**Records provided:**
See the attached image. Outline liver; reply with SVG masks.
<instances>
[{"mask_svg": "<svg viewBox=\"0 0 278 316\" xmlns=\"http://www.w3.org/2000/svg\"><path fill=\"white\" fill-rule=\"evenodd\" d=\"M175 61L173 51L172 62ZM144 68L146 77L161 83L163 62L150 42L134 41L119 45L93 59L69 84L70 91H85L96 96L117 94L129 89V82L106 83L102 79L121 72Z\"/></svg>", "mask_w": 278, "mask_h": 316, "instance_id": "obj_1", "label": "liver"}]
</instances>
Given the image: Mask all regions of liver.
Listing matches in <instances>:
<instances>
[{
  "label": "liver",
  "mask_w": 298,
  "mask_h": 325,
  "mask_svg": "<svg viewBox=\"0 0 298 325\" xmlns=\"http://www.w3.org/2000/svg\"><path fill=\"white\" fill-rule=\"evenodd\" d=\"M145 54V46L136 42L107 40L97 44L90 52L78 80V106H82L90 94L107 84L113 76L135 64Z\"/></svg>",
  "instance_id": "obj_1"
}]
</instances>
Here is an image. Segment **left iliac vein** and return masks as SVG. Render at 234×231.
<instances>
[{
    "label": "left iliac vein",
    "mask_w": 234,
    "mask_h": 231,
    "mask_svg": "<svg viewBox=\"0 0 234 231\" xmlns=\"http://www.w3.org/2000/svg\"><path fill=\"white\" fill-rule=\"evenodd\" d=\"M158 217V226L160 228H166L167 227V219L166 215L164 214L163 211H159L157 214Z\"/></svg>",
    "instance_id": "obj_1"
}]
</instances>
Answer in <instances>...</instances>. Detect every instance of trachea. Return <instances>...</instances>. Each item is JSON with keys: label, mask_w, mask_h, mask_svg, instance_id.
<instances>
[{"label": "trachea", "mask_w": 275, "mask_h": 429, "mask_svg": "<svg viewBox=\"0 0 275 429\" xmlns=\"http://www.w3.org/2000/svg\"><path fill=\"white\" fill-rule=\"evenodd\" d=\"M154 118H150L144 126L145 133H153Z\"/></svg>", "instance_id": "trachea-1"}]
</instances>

**Assignment:**
Find the line containing "Answer in <instances>...</instances>." in the data above. Please transcribe it and every line after it, exactly.

**Result:**
Answer in <instances>...</instances>. Detect every instance of trachea. Return <instances>...</instances>. Each item is JSON with keys: label, mask_w, mask_h, mask_svg, instance_id.
<instances>
[{"label": "trachea", "mask_w": 275, "mask_h": 429, "mask_svg": "<svg viewBox=\"0 0 275 429\" xmlns=\"http://www.w3.org/2000/svg\"><path fill=\"white\" fill-rule=\"evenodd\" d=\"M154 118H150L144 126L145 133H153Z\"/></svg>", "instance_id": "trachea-1"}]
</instances>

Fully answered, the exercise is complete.